Look in the material below for the line holding "tourist destinations". Set it down exactly, with each later line up to and including the line holding "the mixture, and".

INPUT DATA =
=-=-=

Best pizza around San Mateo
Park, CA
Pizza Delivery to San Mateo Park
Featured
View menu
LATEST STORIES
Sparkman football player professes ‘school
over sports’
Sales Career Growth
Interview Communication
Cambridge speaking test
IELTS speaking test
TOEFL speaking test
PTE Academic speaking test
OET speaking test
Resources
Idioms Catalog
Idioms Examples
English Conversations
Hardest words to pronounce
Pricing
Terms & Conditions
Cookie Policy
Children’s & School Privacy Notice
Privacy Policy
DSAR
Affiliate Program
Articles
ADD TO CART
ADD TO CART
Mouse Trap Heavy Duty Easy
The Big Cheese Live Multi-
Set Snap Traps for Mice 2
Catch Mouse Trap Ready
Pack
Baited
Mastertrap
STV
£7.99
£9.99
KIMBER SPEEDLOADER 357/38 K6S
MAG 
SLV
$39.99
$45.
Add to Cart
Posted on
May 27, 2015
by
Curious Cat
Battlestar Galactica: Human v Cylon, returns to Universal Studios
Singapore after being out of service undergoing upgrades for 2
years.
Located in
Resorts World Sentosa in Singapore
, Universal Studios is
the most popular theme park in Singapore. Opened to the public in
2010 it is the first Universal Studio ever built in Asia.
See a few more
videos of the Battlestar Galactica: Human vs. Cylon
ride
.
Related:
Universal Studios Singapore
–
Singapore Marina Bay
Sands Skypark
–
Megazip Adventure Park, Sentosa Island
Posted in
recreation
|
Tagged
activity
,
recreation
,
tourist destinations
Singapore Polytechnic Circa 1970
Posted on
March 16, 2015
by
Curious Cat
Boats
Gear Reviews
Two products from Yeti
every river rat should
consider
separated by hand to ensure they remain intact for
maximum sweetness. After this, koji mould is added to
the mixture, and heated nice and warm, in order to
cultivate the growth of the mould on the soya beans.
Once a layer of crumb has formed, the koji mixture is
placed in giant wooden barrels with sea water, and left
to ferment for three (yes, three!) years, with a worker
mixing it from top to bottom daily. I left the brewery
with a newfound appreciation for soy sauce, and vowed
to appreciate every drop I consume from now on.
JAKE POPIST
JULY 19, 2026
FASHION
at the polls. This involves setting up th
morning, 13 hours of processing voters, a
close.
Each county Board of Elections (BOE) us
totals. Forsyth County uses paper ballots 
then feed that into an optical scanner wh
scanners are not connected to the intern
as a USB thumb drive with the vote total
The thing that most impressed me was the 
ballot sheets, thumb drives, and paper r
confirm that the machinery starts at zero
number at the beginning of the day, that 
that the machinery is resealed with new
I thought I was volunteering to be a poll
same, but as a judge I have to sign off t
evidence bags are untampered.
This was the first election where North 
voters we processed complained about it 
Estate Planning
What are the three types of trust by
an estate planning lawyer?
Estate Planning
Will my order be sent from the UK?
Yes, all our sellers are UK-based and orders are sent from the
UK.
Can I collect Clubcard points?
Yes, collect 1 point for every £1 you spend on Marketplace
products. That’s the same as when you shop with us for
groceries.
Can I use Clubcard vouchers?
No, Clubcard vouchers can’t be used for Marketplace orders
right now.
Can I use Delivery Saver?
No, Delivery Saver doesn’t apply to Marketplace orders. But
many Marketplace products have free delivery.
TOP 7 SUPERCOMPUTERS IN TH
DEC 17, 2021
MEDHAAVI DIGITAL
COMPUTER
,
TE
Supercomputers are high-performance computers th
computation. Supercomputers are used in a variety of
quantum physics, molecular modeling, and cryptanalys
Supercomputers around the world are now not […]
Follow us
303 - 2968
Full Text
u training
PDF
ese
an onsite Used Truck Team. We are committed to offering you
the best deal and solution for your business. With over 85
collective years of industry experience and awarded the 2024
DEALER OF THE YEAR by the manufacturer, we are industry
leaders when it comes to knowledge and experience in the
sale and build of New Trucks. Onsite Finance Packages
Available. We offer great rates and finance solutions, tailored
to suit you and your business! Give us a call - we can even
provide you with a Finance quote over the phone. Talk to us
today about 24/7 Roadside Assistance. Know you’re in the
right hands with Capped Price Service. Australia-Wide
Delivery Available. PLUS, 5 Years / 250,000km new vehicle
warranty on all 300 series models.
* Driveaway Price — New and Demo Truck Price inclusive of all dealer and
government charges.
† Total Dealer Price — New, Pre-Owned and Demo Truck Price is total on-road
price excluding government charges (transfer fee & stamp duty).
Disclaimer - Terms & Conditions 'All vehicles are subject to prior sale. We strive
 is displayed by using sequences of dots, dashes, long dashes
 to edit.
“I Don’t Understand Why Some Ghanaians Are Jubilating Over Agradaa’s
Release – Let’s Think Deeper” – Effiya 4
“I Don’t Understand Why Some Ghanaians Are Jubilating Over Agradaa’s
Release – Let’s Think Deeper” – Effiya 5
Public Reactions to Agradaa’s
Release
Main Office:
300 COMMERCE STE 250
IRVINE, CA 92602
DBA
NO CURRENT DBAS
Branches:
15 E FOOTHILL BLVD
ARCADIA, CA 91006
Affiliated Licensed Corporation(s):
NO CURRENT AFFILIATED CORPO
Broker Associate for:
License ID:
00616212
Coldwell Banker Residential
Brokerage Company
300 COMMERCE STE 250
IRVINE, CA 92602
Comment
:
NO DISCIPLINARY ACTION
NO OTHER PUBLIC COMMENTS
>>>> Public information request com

=-=-=

REPLY TO THE EXERCISE =
tourist destinations
Singapore Polytechnic Circa 1970
Posted on
March 16, 2015
by
Curious Cat
Boats
Gear Reviews
Two products from Yeti
every river rat should
consider
separated by hand to ensure they remain intact for
maximum sweetness. After this, koji mould is added to
the mixture, and heated nice and warm, in order to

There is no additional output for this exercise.